Pigments from the company Thermark find use more particularly, an
example being Thermark 120-30F, which comprises metal oxides,
molybdenum trioxide for example. Additionally it is possible to use
mixtures of two or more pigments, or blends of pigments and glass
particles, of the kind available from the company Merck, which can
lead to a sintering process.
[0022] The additive may be used further to the additive titanium
dioxide.
[0023] Moreover, a variety of pigments from the company Merck
(examples being the pearlescent pigments EM 143220 and BR 3-01) are
suitable.
[0024] DE 101 13 112 A1 describes a multilayer laser transfer film
for the permanent inscription of components, comprising at least
one carrier layer, a first adhesive layer being present at least
partly on the bottom face of the carrier layer, and there being at
least two pigment layers on the side of the carrier layer of the
transfer film on which the first adhesive layer is located.
[0025] The pigment layers preferably comprise an at least partly
applied first pigment layer, comprising at least one glass flux
pigment, and an at least partially applied second pigment layer,
comprising at least one laser-sensitive pigment.
[0026] In one advantageous embodiment the first pigment layer
comprises a glass flux pigment and an absorber, and/or the second
pigment layer comprises a glass flux pigment, an absorber, and a
laser-sensitive pigment.
[0027] DE 102 13 111 A1 discloses a multilayer laser transfer film
for the permanent inscription of components, comprising at least
one carrier layer, a first adhesive layer being present at least
partly on the bottom face of the carrier layer, at least two
pigment layers comprising a laser-sensitive pigment being present
at least partly on the side of the carrier layer of the laser
transfer film on which the first adhesive layer is located, and the
concentrations of the laser-sensitive pigment in the pigment layers
being different.
[0028] U.S. Pat.
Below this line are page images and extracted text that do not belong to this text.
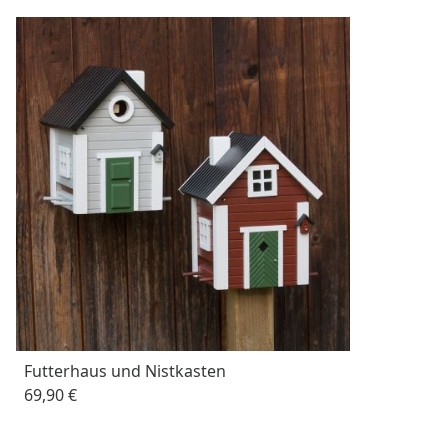
Futterhaus und Nistkasten
69,90 €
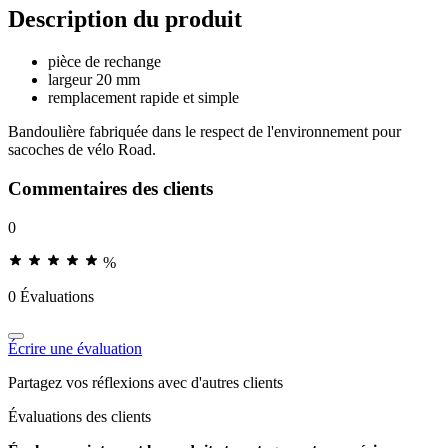
Description du produit
pièce de rechange
largeur 20 mm
remplacement rapide et simple
Bandoulière fabriquée dans le respect de l'environnement pour
sacoches de vélo Road.
Commentaires des clients
0
%
0 Évaluations
Écrire une évaluation
Partagez vos réflexions avec d'autres clients
Évaluations des clients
No. 6,313,436 B describes a heat-fed chemical
marking method comprising the steps of: [0029] a) applying a layer
of mixed metal oxide to a metal substrate, [0030] b) said layer
comprising an energy absorption enhancer, [0031] c) irradiating
said layer with an energy beam to match the form of the marking to
be applied, [0032] d) the energy beam having a wavelength selected
to excite the energy absorption enhancer, [0033] e) thereby forming
a marking layer atop the substrate.
[0034] It is an object of the invention to provide a pigment layer
intended more particularly for the permanent inscription of glass,
which allows the rapid and precise scribing of, more particularly,
glass; which meets the stated requirement of improved
anticounterfeit security; which is applied in a way which is benign
for the component; which cannot be removed nondestructively; which,
additionally and more particularly, features high contrast, high
resolution capacity, and high temperature resistance; and which is
easy to employ.
[0035] This object is achieved by means of a pigment layer as
described in the main claim. The dependent claims provide
particularly advantageous embodiments of the subject matter of the
invention, the use thereof, and methods of scribing glass.
[0036] The invention accordingly provides a pigment layer intended
more particularly for the permanent marking of glass, based on a
polymer matrix which reacts predominantly with pulverization to a
high-energy beam, more particularly to laser irradiation, and
comprising at least one titanium compound and free carbon.
[0037] According to a first advantageous embodiment of the
invention the titanium compound is titanium dioxide, preferably in
rutile structure, the latter being one of the four crystal
polymorphs of titanium dioxide.
[0038] Rutile pigments have a refractive index, n, of 2.75 and
absorb fractions of visible light even at wavelengths around 430
nm. They have a hardness of 6 to 7.
[0039] With further preference the free carbon is formed by carbon
black. The free carbon may also originate from the polymer matrix
decomposed, evaporated, oxidized, depolymerized and/or pyrolyzed on
laser exposure.
[0040] Preference is given to using neutral carbon black with a pH
from 6 to 8. Preferred suitability is possessed predominantly by
thermal black, acetylene black, and lamp black. Lamp black is
particularly preferred. The pH values of lamp black are typically 7
to 8, those of thermal black 7 to 9, and those of acetylene black 5
to 8. Furnace blacks are situated typically at 9 to 11 and are
therefore very basic. Oxidized gas blacks are situated typically at
2.5 to 6 and are therefore very acidic.
[0041] Their use in accordance with the invention, however, is not
ruled out.
[0042] The stated pigment blacks are extremely resistant to
chemicals and are distinguished by high lightfastness and
weathering resistance. On account of the very high depth of color
and color strength, and also of other specific properties, pigment
blacks are the most frequently used black pigments.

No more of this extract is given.